You ask the question if the money should come for doing nothing. The reality is the opposite - composer does a lot (months and months of work for writing the music, especially if there are lots of instruments/voices, finding the concert hall, publishing his own scores, lots of rehearsals with musicians, etc...) and then many people expect that after all of this work it is the composer who should pay for everything - to rent the hall, to pay each musician 500 euros minimum, to pay all musician's transportation, lodging, to give technical equipment, to pay for work of technicians, all kinds of things.

So, we don't speak about "0" budget with sleeping in the camping tent. We say that in order to have a possibility for the music to be composed and to be played even one time, it costs lots of money even in the case if composer doesn't ask to be payed himself. So, should we say that this is impossible at the beginning or there should be solutions for it? (crowdfunding is one of the solutions).
When did I say that? When did anyone say that "money should come from doing nothing"? I know you're all idealistic about music, but in reality being a musician is either a passion you sustain yourself, or a job that is sustained by others. No amount of "manifestos" will change that. You keep talking like it's next to impossible for musicians to find an audience because of a lack of money. I disagree. It's cheaper than ever to make music. Hell, you can buy a $50 microphone/voice recorder and use generic mixing software to make music that used to take thousands of dollars to create and fine-tune. Not only that, but there are literally thousands of websites dedicated to hooking up musicians from literally any genre to eager listeners.

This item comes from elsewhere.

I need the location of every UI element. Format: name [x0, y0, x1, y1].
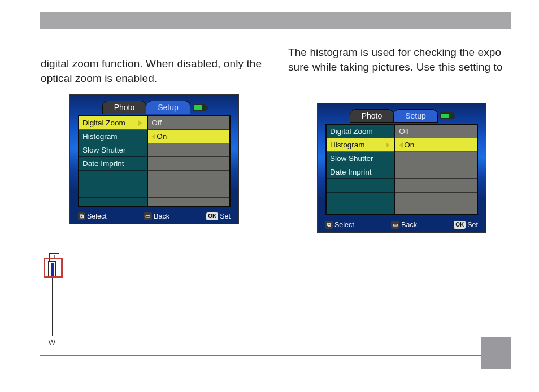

Yeah, like I said before, "times are tough", but that only applies for bands trying to hit the top of the charts, which is closely controlled by Record Companies, and for people whose sole flow of income comes from playing music, which as any musician will tell you is really not a wise thing to do until you have a fanbase. Indie bands are flourishing, and are able to make great music on their own, without being indentured slaves to the Record Labels. In short, things aren't "better" or "worse" than they used to be. They are simply different, and honestly, they are different in your favor.

Now stop whining and start building a fanbase. Or did you expect people to just pay you for the sake of being "artists"?